Two of America's largest companies, Citicorp and Travelers Group Inc., agreed Monday to a merger that would create the world's largest financial services concern. Not since the freewheeling pre-Depression era would so many different financial businesses be corralled under one roof in this country.
The transaction, at $70 billion in stock the largest merger in history, is also remarkable for its brashness. While banks like Citicorp and insurance and brokerage firms like Travelers have made substantial inroads into one another's businesses, there are still ample regulatory restrictions on how actively banks can sell products like insurance.But Monday, investors were apparently betting that the deal would clear the necessary hurdles. The stock of Citicorp soared $37.625, to close at $180.50. Travelers stock rose $11.3125, to $73. The deal was also attributed to the Dow's record close above 9,000.
Whatever its outcome, the deal promises to ignite an intense legislative battle in Washington over the shape and future of financial services in America. It is also expected to speed the pace of merger activity across the financial landscape.
Travelers and Citicorp are betting that their profits and competitiveness would be enhanced by offering one-stop shopping for a broad range of services, from savings and checking accounts, credit cards, mortgages, stock and bond underwriting, homeowners, auto and life insurance, asset management, mergers and acquisitions advice, commercial loans, and derivative securities and foreign exchange trading.

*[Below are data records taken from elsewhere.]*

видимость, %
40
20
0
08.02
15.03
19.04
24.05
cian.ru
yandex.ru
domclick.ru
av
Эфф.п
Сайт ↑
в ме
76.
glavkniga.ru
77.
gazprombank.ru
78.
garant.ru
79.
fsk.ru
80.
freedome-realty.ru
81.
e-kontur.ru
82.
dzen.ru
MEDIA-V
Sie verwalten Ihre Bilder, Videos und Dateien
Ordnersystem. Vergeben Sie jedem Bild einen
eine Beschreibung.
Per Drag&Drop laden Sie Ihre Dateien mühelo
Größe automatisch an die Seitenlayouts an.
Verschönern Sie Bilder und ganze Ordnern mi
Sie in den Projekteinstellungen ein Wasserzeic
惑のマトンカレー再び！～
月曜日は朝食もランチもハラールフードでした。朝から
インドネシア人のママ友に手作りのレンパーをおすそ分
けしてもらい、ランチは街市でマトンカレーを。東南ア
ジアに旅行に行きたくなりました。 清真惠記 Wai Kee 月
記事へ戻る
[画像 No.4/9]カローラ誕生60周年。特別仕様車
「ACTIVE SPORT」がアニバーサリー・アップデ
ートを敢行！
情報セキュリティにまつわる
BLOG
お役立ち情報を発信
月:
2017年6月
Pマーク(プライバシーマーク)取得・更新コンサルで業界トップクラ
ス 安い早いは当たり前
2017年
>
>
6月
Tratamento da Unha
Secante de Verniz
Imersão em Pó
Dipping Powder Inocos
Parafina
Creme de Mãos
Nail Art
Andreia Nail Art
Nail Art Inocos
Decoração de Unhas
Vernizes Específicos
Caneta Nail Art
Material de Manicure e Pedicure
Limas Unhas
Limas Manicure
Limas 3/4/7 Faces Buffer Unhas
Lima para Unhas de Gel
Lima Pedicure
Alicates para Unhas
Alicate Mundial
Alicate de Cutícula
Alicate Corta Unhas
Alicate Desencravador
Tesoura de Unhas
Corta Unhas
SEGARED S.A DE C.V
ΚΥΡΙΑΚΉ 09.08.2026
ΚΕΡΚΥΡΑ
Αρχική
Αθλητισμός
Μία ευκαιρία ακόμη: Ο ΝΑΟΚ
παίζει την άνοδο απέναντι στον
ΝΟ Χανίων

Citicorp's chief executive, John Reed, and Travelers' chief executive, Sanford Weill, would jointly run the new company, to be called Citigroup Inc. "Frankly, we're probably talking about a restructuring of the financial services industry," Reed said of the agreement.
But it is not quite that simple. The transaction would have to negotiate a maze of regulations governing the banking industry that were put in place precisely to prevent the creation of the type of company Travelers and Citicorp now aim to put together.
Assuming that legal barriers are overcome, there are other sizable hurdles the merged company would face. Chief among those is the challenge of running a global company that would have revenues of about $50 billion, assets of $700 billion and a market capitalization of more than $140 billion.
With its suggestion that regulatory barriers might be forced down, Monday's transaction resounded like a starter's pistol to some analysts, signaling the beginning of a great race for the country's insurance companies.